Miller, whose business focuses on the installation and maintenance of machinery plant and equipment, estimates it takes his business “120 hours” to recruit one candidate – that could come from an initial pool of 20.
His recruitment methods include advertising, approaching TAFE and old-fashioned “word of mouth”.
“That estimate is if you are doing it properly,” he says.
In a business that services a wide stretch of central and northern Victoria, his five-person team includes “four on the tools” and one in the office. “We need to go back to five on the road for the turnover … and the recruitment process is not quick,” he says.
In equating that to dollars, he adds: “Each business knows what they will charge per hour so it’s easy to work out the sums and get a dollar figure. However, where it varies is the time it takes to start getting money back on a new recruit.”

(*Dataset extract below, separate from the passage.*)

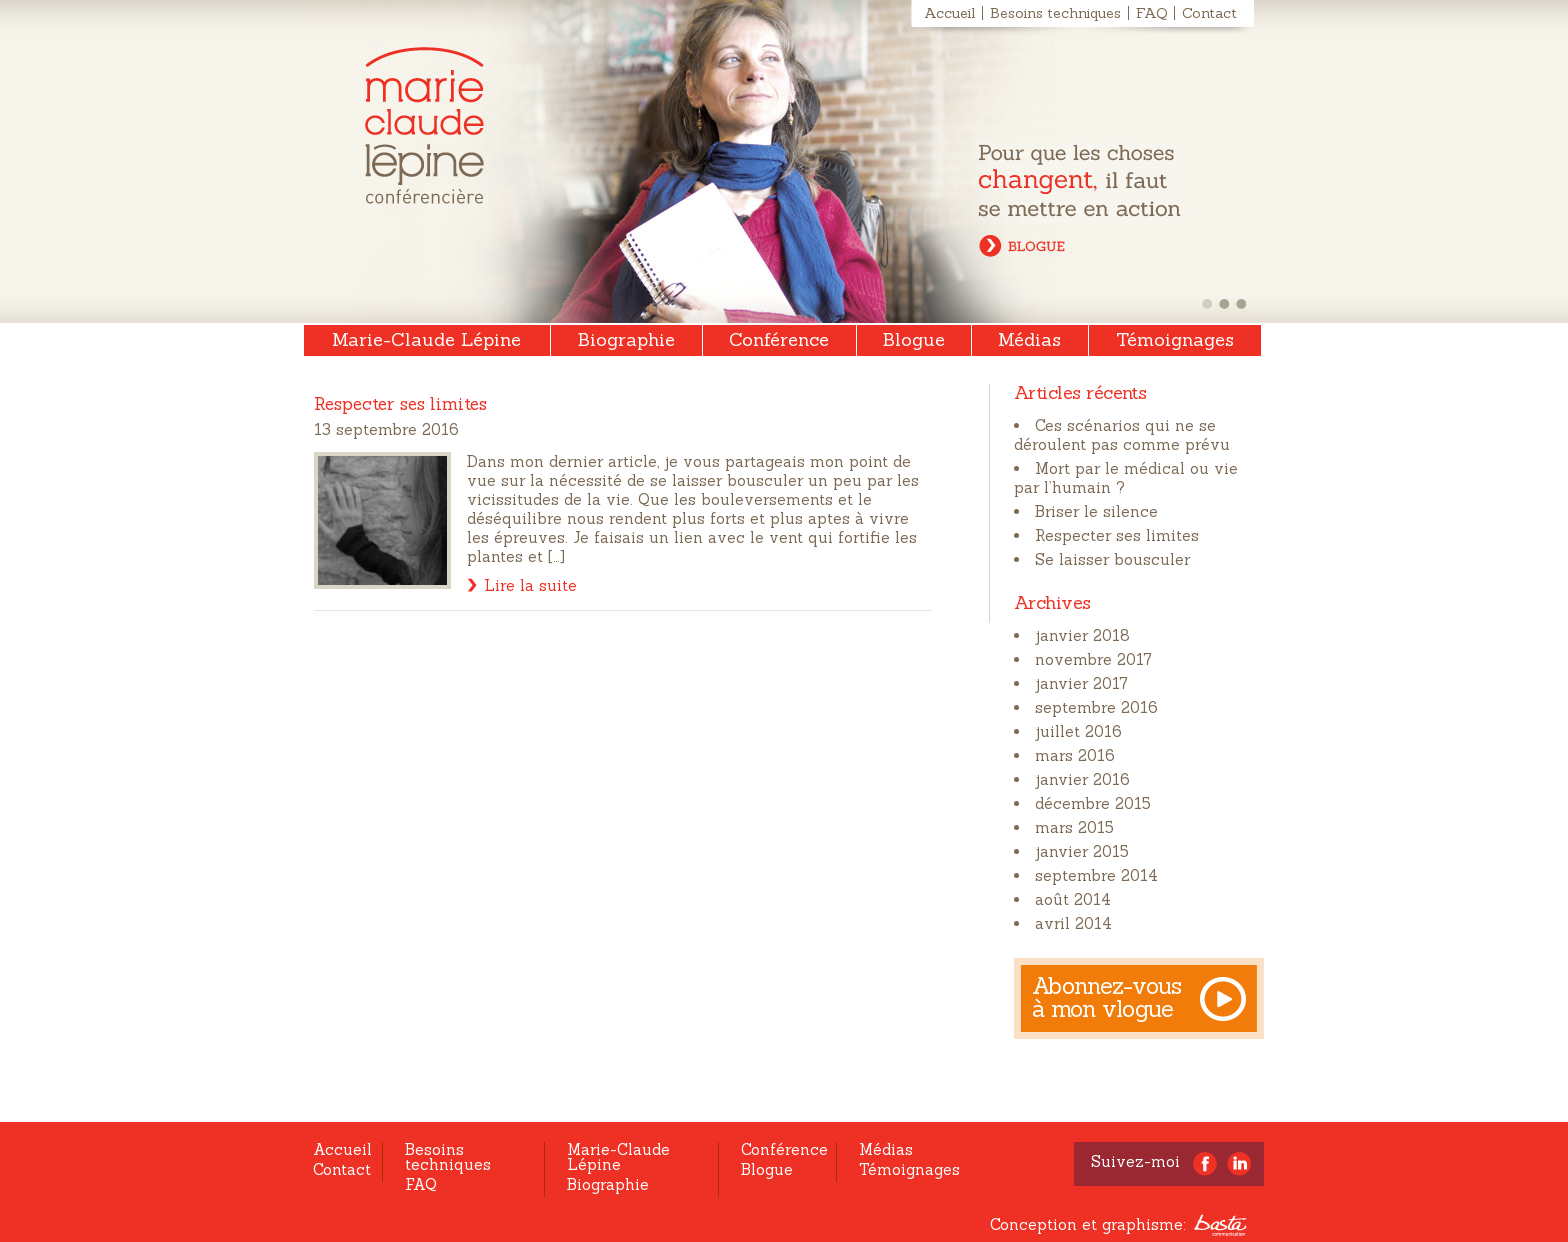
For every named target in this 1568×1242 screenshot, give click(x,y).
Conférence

For an electrical business, Miller says this could be two to three years. “In the recruitment or replacement stage we have to manage one man down, so that can be costly. When we do have a new recruit, you start to make money off them late in their third year.”
Miller says while he could streamline his selection process by minimising the number of candidates interviewed, his specialised business needs a rigorous selection process of two interviews and on-the-job trials for candidates.
“We want people who use their head and think, so we are looking for a particular person who can be adaptable and realise that time is money for a business.”